▶ WHAT THE EXERCISE ASKS: The reply is to be an exact repetition of the entries that follow, with each picture left out.
--- STUDY MATERIAL ---
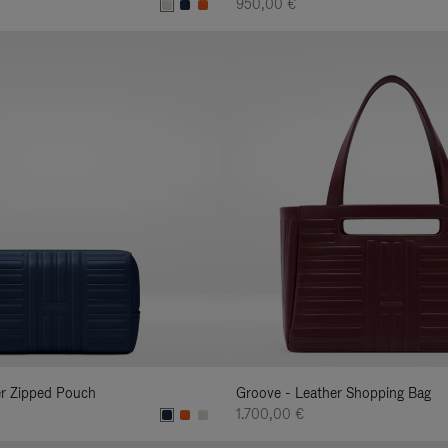
950,00 €
er Zipped Pouch
Groove - Leather Shopping Bag
1.700,00 €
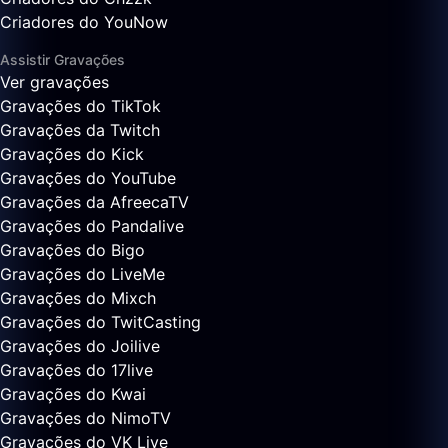
Criadores do YouNow
Assistir Gravações
Ver gravações
Gravações do TikTok
Gravações da Twitch
Gravações do Kick
Gravações do YouTube
Gravações da AfreecaTV
Gravações do Pandalive
Gravações do Bigo
Gravações do LiveMe
Gravações do Mixch
Gravações do TwitCasting
Gravações do Joilive
Gravações do 17live
Gravações do Kwai
Gravações do NimoTV
Gravações do VK Live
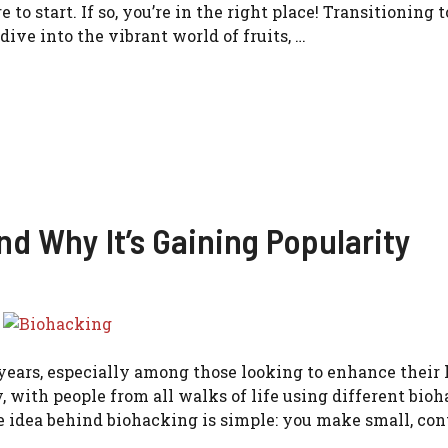
o start. If so, you’re in the right place! Transitioning t
dive into the vibrant world of fruits, …
nd Why It’s Gaining Popularity
ears, especially among those looking to enhance their 
y, with people from all walks of life using different bio
e idea behind biohacking is simple: you make small, con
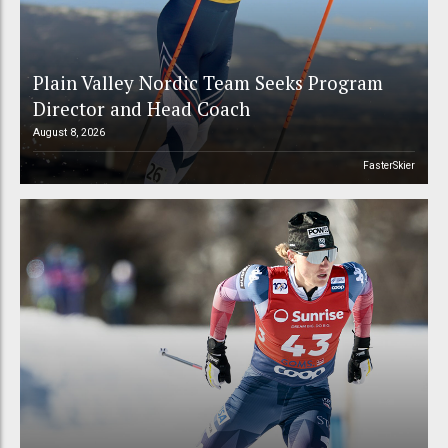
Plain Valley Nordic Team Seeks Program
Director and Head Coach
August 8, 2026
FasterSkier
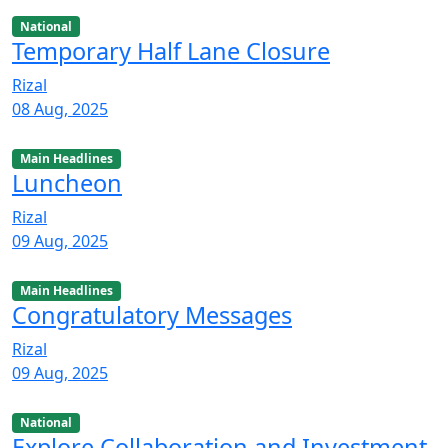
National
Temporary Half Lane Closure
Rizal
08 Aug, 2025
Main Headlines
Luncheon
Rizal
09 Aug, 2025
Main Headlines
Congratulatory Messages
Rizal
09 Aug, 2025
National
Explore Collaboration and Investment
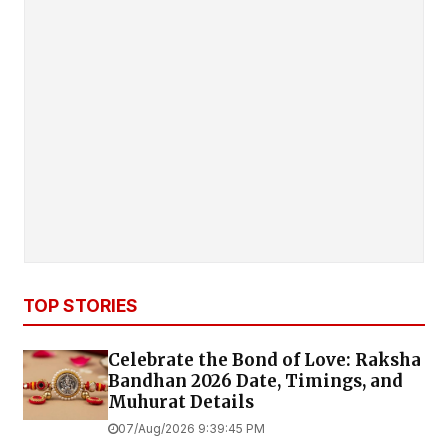
TOP STORIES
Celebrate the Bond of Love: Raksha
Bandhan 2026 Date, Timings, and
Muhurat Details
07/Aug/2026 9:39:45 PM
---
▶ SOLUTION TO THE PROBLEM:
950,00 €
er Zipped Pouch
Groove - Leather Shopping Bag
1.700,00 €
Criadores do YouNow
Assistir Gravações
Ver gravações
Gravações do TikTok
Gravações da Twitch
Gravações do Kick
Gravações do YouTube
Gravações da AfreecaTV
Gravações do Pandalive
Gravações do Bigo
Gravações do LiveMe
Gravações do Mixch
Gravações do TwitCasting
Gravações do Joilive
Gravações do 17live
Gravações do Kwai
Gravações do NimoTV
Gravações do VK Live
o start. If so, you’re in the right place! Transitioning t
dive into the vibrant world of fruits, …
nd Why It’s Gaining Popularity
ears, especially among those looking to enhance their 
y, with people from all walks of life using different bio
e idea behind biohacking is simple: you make small, con
Plain Valley Nordic Team Seeks Program
Director and Head Coach
August 8, 2026
FasterSkier
National
Temporary Half Lane Closure
Rizal
08 Aug, 2025
Main Headlines
Luncheon
Rizal
09 Aug, 2025
Main Headlines
Congratulatory Messages
Rizal
09 Aug, 2025
National
Explore Collaboration and Investment
TOP STORIES
Celebrate the Bond of Love: Raksha
Bandhan 2026 Date, Timings, and
Muhurat Details
07/Aug/2026 9:39:45 PM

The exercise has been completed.